> [Directions] This exercise requires every record to be repeated exactly.
···
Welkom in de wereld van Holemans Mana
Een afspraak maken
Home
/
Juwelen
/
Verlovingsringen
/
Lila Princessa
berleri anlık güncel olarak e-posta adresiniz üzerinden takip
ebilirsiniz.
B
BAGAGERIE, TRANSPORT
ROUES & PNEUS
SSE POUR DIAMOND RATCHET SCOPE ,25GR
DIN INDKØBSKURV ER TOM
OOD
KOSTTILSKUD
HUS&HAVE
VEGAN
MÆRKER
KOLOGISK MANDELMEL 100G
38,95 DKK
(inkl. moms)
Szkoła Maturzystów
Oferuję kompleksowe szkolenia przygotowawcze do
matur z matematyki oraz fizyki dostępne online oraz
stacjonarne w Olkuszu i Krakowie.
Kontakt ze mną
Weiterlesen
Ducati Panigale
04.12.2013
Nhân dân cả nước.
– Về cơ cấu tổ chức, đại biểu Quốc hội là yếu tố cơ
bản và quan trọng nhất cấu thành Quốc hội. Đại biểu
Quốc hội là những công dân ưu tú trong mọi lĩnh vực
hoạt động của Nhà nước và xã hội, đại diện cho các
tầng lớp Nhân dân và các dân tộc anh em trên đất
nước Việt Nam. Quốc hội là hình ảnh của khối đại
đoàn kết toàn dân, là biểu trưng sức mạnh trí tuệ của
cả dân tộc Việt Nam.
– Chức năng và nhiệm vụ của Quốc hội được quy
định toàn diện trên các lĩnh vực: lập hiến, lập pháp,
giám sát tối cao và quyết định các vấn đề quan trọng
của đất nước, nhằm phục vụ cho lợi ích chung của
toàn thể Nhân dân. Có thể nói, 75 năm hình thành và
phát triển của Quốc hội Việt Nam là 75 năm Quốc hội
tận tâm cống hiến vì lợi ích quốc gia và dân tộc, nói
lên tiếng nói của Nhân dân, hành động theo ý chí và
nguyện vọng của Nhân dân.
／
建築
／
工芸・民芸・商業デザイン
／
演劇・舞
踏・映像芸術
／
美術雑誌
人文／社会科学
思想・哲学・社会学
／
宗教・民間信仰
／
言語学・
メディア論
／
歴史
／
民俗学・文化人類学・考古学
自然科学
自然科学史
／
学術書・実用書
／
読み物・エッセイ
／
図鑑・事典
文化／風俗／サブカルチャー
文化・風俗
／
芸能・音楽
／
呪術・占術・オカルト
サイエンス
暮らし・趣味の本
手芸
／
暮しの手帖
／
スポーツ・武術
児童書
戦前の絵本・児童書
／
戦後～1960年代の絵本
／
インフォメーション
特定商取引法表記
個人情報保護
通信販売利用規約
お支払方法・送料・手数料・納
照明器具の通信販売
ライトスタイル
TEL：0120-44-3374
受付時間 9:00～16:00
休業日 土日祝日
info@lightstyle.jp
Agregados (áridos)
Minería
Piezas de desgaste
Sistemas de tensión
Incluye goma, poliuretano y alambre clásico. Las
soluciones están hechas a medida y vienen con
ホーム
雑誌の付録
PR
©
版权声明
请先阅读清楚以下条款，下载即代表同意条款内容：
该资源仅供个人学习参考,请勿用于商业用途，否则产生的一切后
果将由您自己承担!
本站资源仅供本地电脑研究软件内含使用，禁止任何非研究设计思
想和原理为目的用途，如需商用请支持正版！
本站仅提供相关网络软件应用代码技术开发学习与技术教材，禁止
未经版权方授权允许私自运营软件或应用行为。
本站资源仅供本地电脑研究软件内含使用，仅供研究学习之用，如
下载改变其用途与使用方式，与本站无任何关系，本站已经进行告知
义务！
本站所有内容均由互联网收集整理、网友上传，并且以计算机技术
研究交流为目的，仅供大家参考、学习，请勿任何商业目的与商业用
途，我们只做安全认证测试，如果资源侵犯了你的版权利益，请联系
···
> [Task result]
Welkom in de wereld van Holemans Mana
Een afspraak maken
Home
/
Juwelen
/
Verlovingsringen
/
Lila Princessa
berleri anlık güncel olarak e-posta adresiniz üzerinden takip
ebilirsiniz.
B
BAGAGERIE, TRANSPORT
ROUES & PNEUS
SSE POUR DIAMOND RATCHET SCOPE ,25GR
DIN INDKØBSKURV ER TOM
OOD
KOSTTILSKUD
HUS&HAVE
VEGAN
MÆRKER
KOLOGISK MANDELMEL 100G
38,95 DKK
(inkl. moms)
Szkoła Maturzystów
Oferuję kompleksowe szkolenia przygotowawcze do
matur z matematyki oraz fizyki dostępne online oraz
stacjonarne w Olkuszu i Krakowie.
Kontakt ze mną
Weiterlesen
Ducati Panigale
04.12.2013
Nhân dân cả nước.
– Về cơ cấu tổ chức, đại biểu Quốc hội là yếu tố cơ
bản và quan trọng nhất cấu thành Quốc hội. Đại biểu
Quốc hội là những công dân ưu tú trong mọi lĩnh vực
hoạt động của Nhà nước và xã hội, đại diện cho các
tầng lớp Nhân dân và các dân tộc anh em trên đất
nước Việt Nam. Quốc hội là hình ảnh của khối đại
đoàn kết toàn dân, là biểu trưng sức mạnh trí tuệ của
cả dân tộc Việt Nam.
– Chức năng và nhiệm vụ của Quốc hội được quy
định toàn diện trên các lĩnh vực: lập hiến, lập pháp,
giám sát tối cao và quyết định các vấn đề quan trọng
của đất nước, nhằm phục vụ cho lợi ích chung của
toàn thể Nhân dân. Có thể nói, 75 năm hình thành và
phát triển của Quốc hội Việt Nam là 75 năm Quốc hội
tận tâm cống hiến vì lợi ích quốc gia và dân tộc, nói
lên tiếng nói của Nhân dân, hành động theo ý chí và
nguyện vọng của Nhân dân.
／
建築
／
工芸・民芸・商業デザイン
／
演劇・舞
踏・映像芸術
／
美術雑誌
人文／社会科学
思想・哲学・社会学
／
宗教・民間信仰
／
言語学・
メディア論
／
歴史
／
民俗学・文化人類学・考古学
自然科学
自然科学史
／
学術書・実用書
／
読み物・エッセイ
／
図鑑・事典
文化／風俗／サブカルチャー
文化・風俗
／
芸能・音楽
／
呪術・占術・オカルト
サイエンス
暮らし・趣味の本
手芸
／
暮しの手帖
／
スポーツ・武術
児童書
戦前の絵本・児童書
／
戦後～1960年代の絵本
／
インフォメーション
特定商取引法表記
個人情報保護
通信販売利用規約
お支払方法・送料・手数料・納
照明器具の通信販売
ライトスタイル
TEL：0120-44-3374
受付時間 9:00～16:00
休業日 土日祝日
info@lightstyle.jp
Agregados (áridos)
Minería
Piezas de desgaste
Sistemas de tensión
Incluye goma, poliuretano y alambre clásico. Las
soluciones están hechas a medida y vienen con
ホーム
雑誌の付録
PR
©
版权声明
请先阅读清楚以下条款，下载即代表同意条款内容：
该资源仅供个人学习参考,请勿用于商业用途，否则产生的一切后
果将由您自己承担!
本站资源仅供本地电脑研究软件内含使用，禁止任何非研究设计思
想和原理为目的用途，如需商用请支持正版！
本站仅提供相关网络软件应用代码技术开发学习与技术教材，禁止
未经版权方授权允许私自运营软件或应用行为。
本站资源仅供本地电脑研究软件内含使用，仅供研究学习之用，如
下载改变其用途与使用方式，与本站无任何关系，本站已经进行告知
义务！
本站所有内容均由互联网收集整理、网友上传，并且以计算机技术
研究交流为目的，仅供大家参考、学习，请勿任何商业目的与商业用
途，我们只做安全认证测试，如果资源侵犯了你的版权利益，请联系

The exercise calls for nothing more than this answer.